Your objective: For every line in the records below that contains the word "limusina", add one to a count, and report only that count.

(Source data)

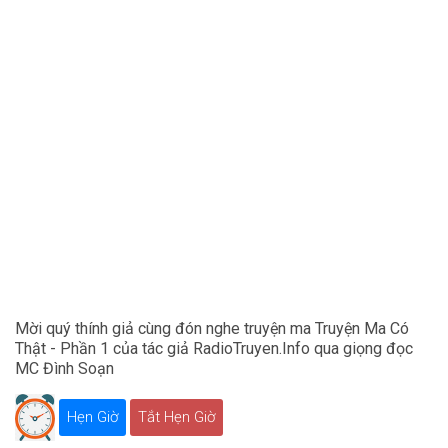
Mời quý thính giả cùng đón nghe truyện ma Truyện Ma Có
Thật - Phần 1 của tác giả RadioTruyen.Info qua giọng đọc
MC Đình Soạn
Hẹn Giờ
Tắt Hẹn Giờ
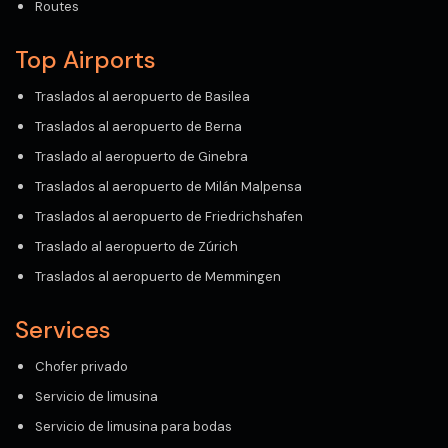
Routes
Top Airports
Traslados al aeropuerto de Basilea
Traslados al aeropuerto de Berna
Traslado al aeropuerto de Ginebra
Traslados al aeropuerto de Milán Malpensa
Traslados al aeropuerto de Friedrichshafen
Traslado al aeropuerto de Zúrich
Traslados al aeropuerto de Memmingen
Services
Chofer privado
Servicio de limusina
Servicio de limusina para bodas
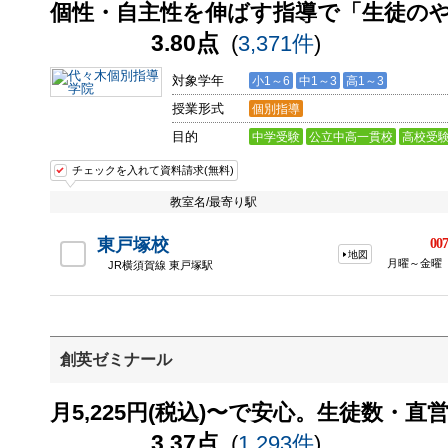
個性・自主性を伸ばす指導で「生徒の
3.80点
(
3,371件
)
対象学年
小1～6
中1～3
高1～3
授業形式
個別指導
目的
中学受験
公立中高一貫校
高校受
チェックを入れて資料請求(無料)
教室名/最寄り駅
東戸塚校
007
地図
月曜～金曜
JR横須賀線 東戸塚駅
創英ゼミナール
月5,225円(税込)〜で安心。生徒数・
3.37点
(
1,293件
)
...
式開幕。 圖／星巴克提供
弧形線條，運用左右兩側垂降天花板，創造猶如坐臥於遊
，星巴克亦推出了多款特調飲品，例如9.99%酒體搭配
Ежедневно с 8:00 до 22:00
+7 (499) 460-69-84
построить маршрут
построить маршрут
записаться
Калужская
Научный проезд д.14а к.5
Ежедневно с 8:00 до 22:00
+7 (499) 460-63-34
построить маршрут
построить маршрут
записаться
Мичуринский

Task solution: 2